Today in History.....April 10

On this day in …

* 1790, US Patent system forms

* 1816, Congress ok's second U.S. Bank. One of Alexander Hamilton's pet projects, the initial edition of the bank stirred opposition from states' rights advocates and lost its charter in 1811. Its successor, officially dubbed the Second Bank of the United States, opened in Philadelphia in 1817. Despite its twenty-year charter and
$35 million in federal funding, the bank floundered and the nation was plunged into a yearlong financial panic during 1819.
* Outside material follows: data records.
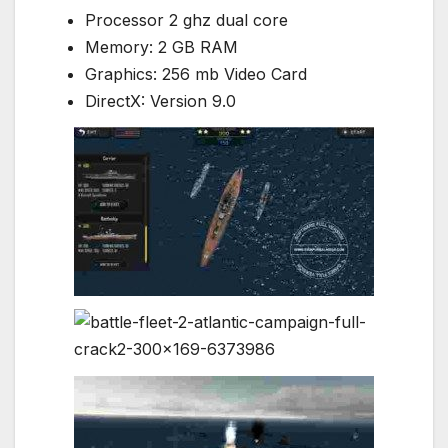
Processor 2 ghz dual core
Memory: 2 GB RAM
Graphics: 256 mb Video Card
DirectX: Version 9.0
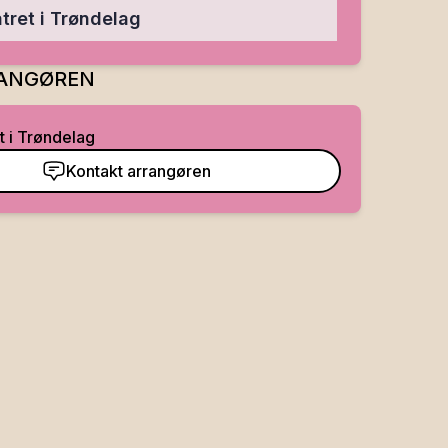
tret i Trøndelag
ANGØREN
t i Trøndelag
Kontakt arrangøren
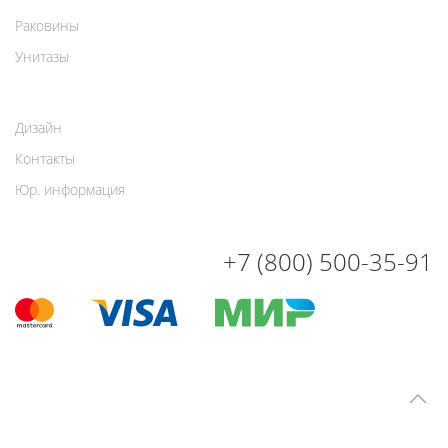
Раковины
Унитазы
Дизайн
Контакты
Юр. информация
+7 (800) 500-35-91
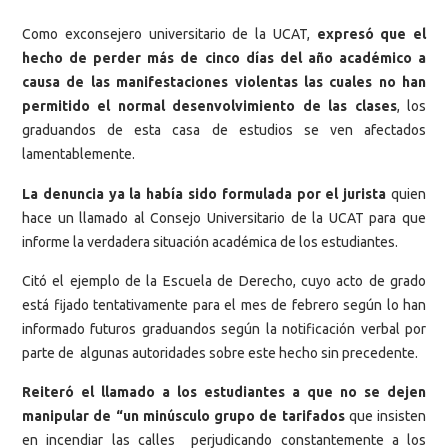
Como exconsejero universitario de la UCAT,
expresó que el
hecho de perder más de cinco días del año académico a
causa de las manifestaciones violentas las cuales no han
permitido el normal desenvolvimiento de las clases
, los
graduandos de esta casa de estudios se ven afectados
lamentablemente.
La denuncia ya la había sido formulada por el jurista
quien
hace un llamado al Consejo Universitario de la UCAT para que
informe la verdadera situación académica de los estudiantes.
Citó el ejemplo de la Escuela de Derecho, cuyo acto de grado
está fijado tentativamente para el mes de febrero según lo han
informado futuros graduandos según la notificación verbal por
parte de algunas autoridades sobre este hecho sin precedente.
Reiteró el llamado a los estudiantes a que no se dejen
manipular de “un minúsculo grupo de tarifados
que insisten
en incendiar las calles perjudicando constantemente a los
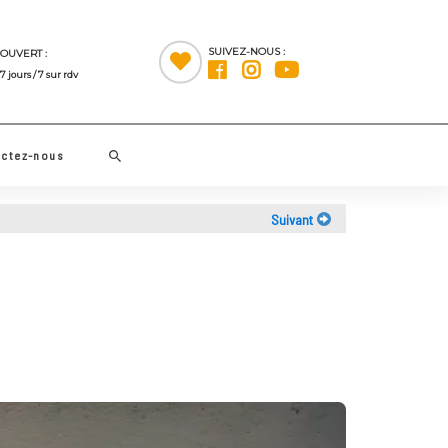
SUIVEZ-NOUS :
OUVERT :
7 jours / 7 sur rdv
Rechercher
Contactez-nous
Suivant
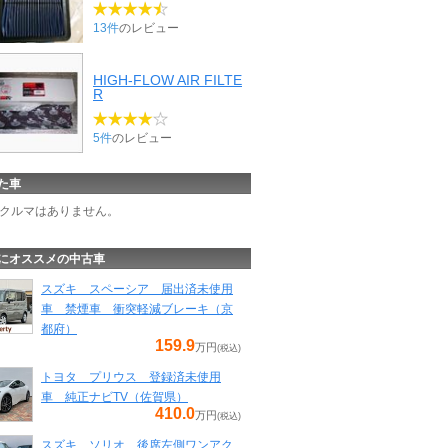
13件
のレビュー
HIGH-FLOW AIR FILTE
R
5件
のレビュー
た車
クルマはありません。
にオススメの中古車
スズキ スペーシア 届出済未使用
車 禁煙車 衝突軽減ブレーキ（京
都府）
159.9
万円
(税込)
トヨタ プリウス 登録済未使用
車 純正ナビTV（佐賀県）
410.0
万円
(税込)
スズキ ソリオ 後席左側ワンアク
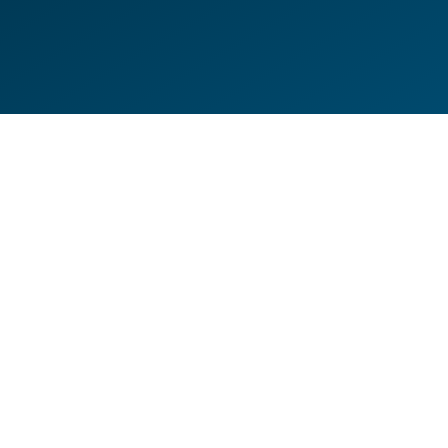
DE
EN
HILFESEITEN
DATENSCHUTZERKLÄRUNG
IMPRESSUM
KONTAKT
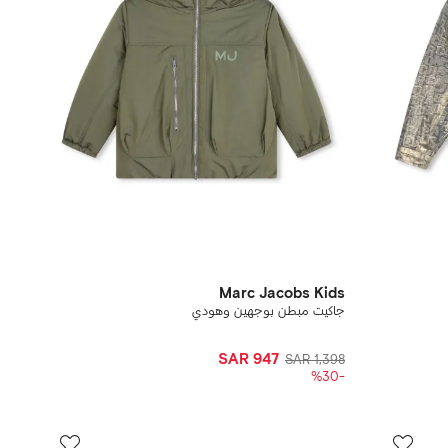
Marc Jacobs Kids
جاكيت مبطن بوجهين وهودي
SAR 947
SAR 1,398
-%30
* 1865, one day after surrendering to Union General Ulysses S.
Grant, General Robert E. Lee addresses his army for the last time

* 1906, O. Henry's second short story collection, The Four Million, is published. The collection includes one of his most beloved stories, The Gift of the Magi, about a poor but devoted couple who each sacrifice their most valuable possession to buy a gift for the other

* 1912, the RMS Titanic set sail from Southampton, England, on its ill-fated maiden voyage

* 1919, Emiliano Zapata, a leader of peasants and indigenous people during the Mexican Revolution, is ambushed and shot to death in Morelos by government forces

* 1930, synthetic rubber first produced

* 1938, Nazi Germany annexed Austria

* 1941, the German and Italian invaders of Yugoslavia set up the Independent State of Croatia (also including Bosnia and Herzegovina) and place nationalist leader Ante Pavelic's Ustase, pro-fascist insurgents, in control of what is no more than a puppet Axis regime.
The Ustase began a relentless persecution of Serbs, Jews, Gypsies, and antifascist Croats. As many as 350,000 to 450,000 victims were massacred, and the Jasenovac concentration camp would become infamous as a slaughterhouse.
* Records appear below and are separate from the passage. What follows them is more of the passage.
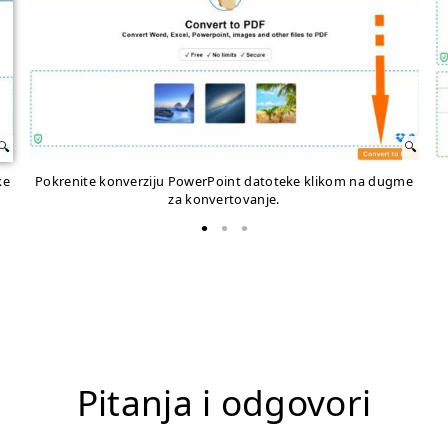
ke
Pokrenite konverziju PowerPoint datoteke klikom na dugme
za konvertovanje.
Pitanja i odgovori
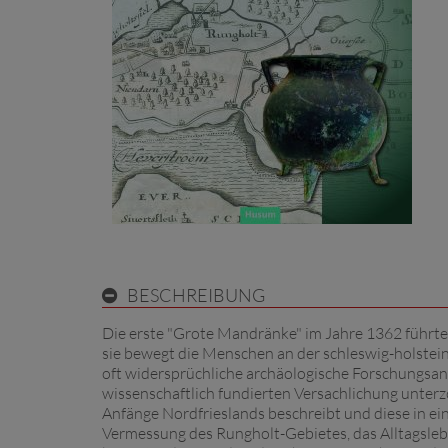
BESCHREIBUNG
Die erste "Grote Mandränke" im Jahre 1362 führte
sie bewegt die Menschen an der schleswig-holstein
oft widersprüchliche archäologische Forschungsans
wissenschaftlich fundierten Versachlichung unterz
Anfänge Nordfrieslands beschreibt und diese in ei
Vermessung des Rungholt-Gebietes, das Alltagslebe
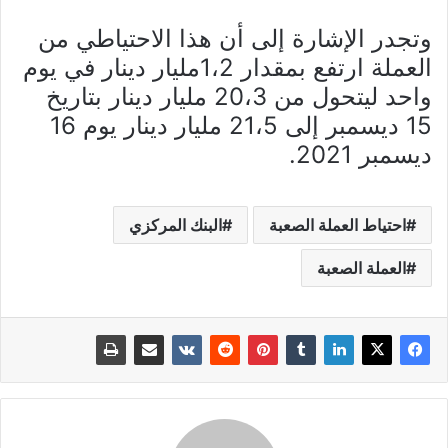
وتجدر الإشارة إلى أن هذا الاحتياطي من
العملة ارتفع بمقدار 1،2مليار دينار في يوم
واحد ليتحول من 20،3 مليار دينار بتاريخ
15 ديسمبر إلى 21،5 مليار دينار يوم 16
ديسمبر 2021.
احتياط العملة الصعبة
البنك المركزي
العملة الصعبة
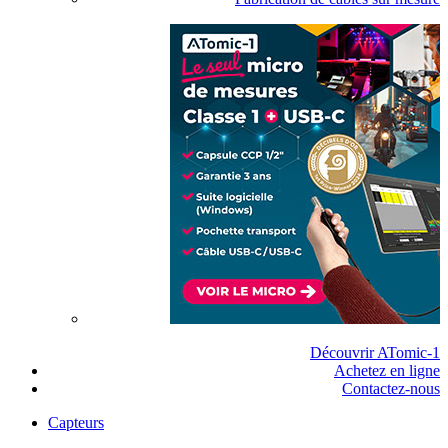
Découvrir ATomic-1
Achetez en ligne
Contactez-nous
Capteurs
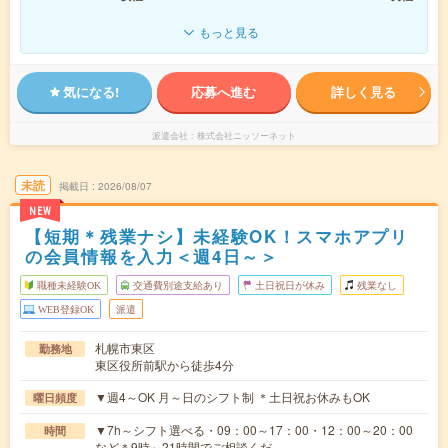
もっと見る
気になる!
応募へ進む
詳しく見る
派遣会社
株式会社ニッソーネット
未読
掲載日
2026/08/07
NEW
【短期＊残業ナシ】未経験OK！スマホアプリ
の会員情報を入力＜週4日～＞
職種未経験OK
交通費別途支給あり
土日祝日が休み
残業なし
WEB登録OK
派遣
札幌市東区
勤務地
東区役所前駅から徒歩4分
▼週4～OK 月～日のシフト制 ＊土日祝お休みもOK
曜日頻度
▼7h～シフト選べる・09：00～17：00・12：00～20：00
時間
など＊9時～21時間でご相談くだ…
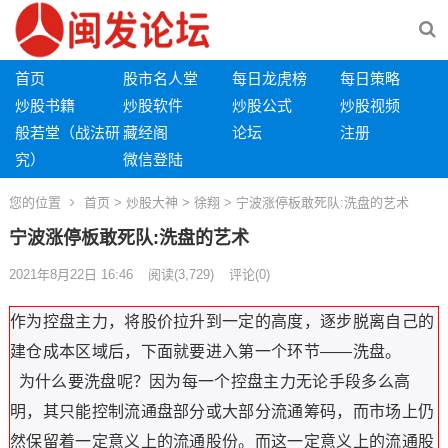
首页
股市名人堂
每日龙虎榜
每日策略
炒股书籍
炒股软件
炒股公式
炒股视频
般若堂（战法研
藏经阁
论坛
注册
究）
微信登陆
您的位置
首页
>
炒股大神
>
徐翔
> 宁波涨停板敢死队:洗盘的艺术
宁波涨停板敢死队:洗盘的艺术
2021年8月22日 16:46
阅读
(3,729)
评论(0)
作为控盘主力，将股价拉升到一定的高度，逐步脱离自己的
建仓成本区域后，下面就要进入第一个环节——洗盘。
为什么要洗盘呢？因为每一个控盘主力无论手段多么高
明，其只能控制流通盘部分或大部分流通筹码，而市场上仍
然保留着一定意义上的流通股份。而这一定意义上的流通股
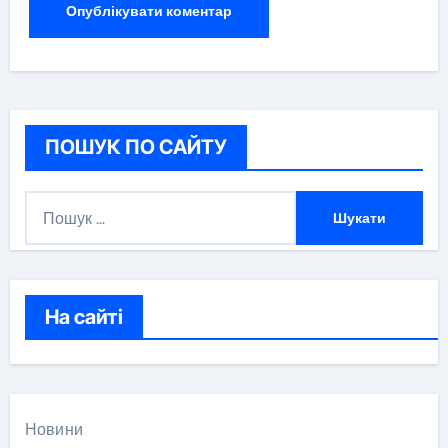
ПОШУК ПО САЙТУ
П
о
ш
у
к
На сайті
:
Новини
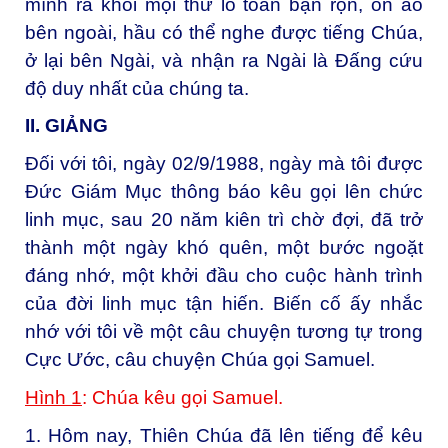
mình ra khỏi mọi thứ lo toan bận rộn, ồn ào
bên ngoài, hầu có thể nghe được tiếng Chúa,
ở lại bên Ngài, và nhận ra Ngài là Đấng cứu
độ duy nhất của chúng ta.
II. GIẢNG
Đối với tôi, ngày 02/9/1988, ngày mà tôi được
Đức Giám Mục thông báo kêu gọi lên chức
linh mục, sau 20 năm kiên trì chờ đợi, đã trở
thành một ngày khó quên, một bước ngoặt
đáng nhớ, một khởi đầu cho cuộc hành trình
của đời linh mục tận hiến. Biến cố ấy nhắc
nhớ với tôi về một câu chuyện tương tự trong
Cực Ước, câu chuyện Chúa gọi Samuel.
Hình 1
: Chúa kêu gọi Samuel.
1. Hôm nay, Thiên Chúa đã lên tiếng để kêu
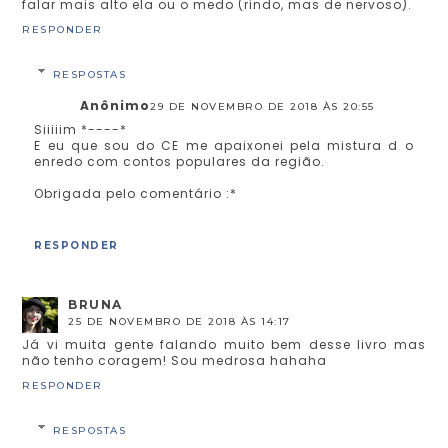
falar mais alto ela ou o medo (rindo, mas de nervoso).
RESPONDER
RESPOSTAS
Anônimo
29 DE NOVEMBRO DE 2018 ÀS 20:55
Siiiiim *----*
E eu que sou do CE me apaixonei pela mistura d o
enredo com contos populares da região.
Obrigada pelo comentário :*
RESPONDER
BRUNA
25 DE NOVEMBRO DE 2018 ÀS 14:17
Já vi muita gente falando muito bem desse livro mas
não tenho coragem! Sou medrosa hahaha
RESPONDER
RESPOSTAS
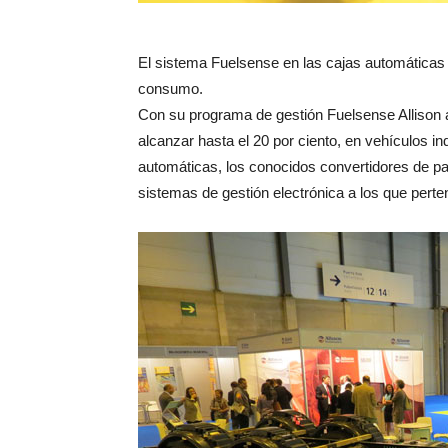
El sistema Fuelsense en las cajas automáticas A
consumo.
Con su programa de gestión Fuelsense Allison 
alcanzar hasta el 20 por ciento, en vehículos 
automáticas, los conocidos convertidores de par
sistemas de gestión electrónica a los que pert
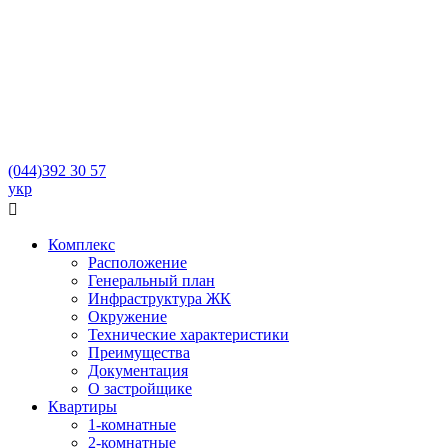
(044)
392 30 57
укр

Комплекс
Расположение
Генеральный план
Инфраструктура ЖК
Окружение
Технические характеристики
Преимущества
Документация
О застройщике
Квартиры
1-комнатные
2-комнатные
* 1942, the day after the surrender of the main Philippine island of Luzon to the Japanese, the 75,000 Filipino and American troops captured on the Bataan Peninsula begin a forced march to a prison camp near Cabanatuan. During this infamous trek, known as the "Bataan Death March," the prisoners were forced to march 85 miles in six days, with only one meal of rice during the entire journey. By the end of the march, which was punctuated with atrocities committed by the Japanese guards, hundreds of Americans and many more Filipinos had died.

* 1953, first color feature in 3-D, The House of Wax, opens.
Starring Vincent Price, the movie had to be viewed through special glasses

* 1970, Paul McCartney announces Beatles breakup

* 1972, the United States and the Soviet Union joined some 70 nations in signing an agreement banning biological warfare

* 1981, the long-awaited maiden launch of the space shuttle Columbia was scrubbed because of a computer malfunction

* 1996, President Clinton vetoed a bill that would have outlawed partial birth abortions

* 1998, the Northern Ireland peace talks concluded as negotiators reached a landmark settlement to end 30 years of bitter rivalries and bloody attacks.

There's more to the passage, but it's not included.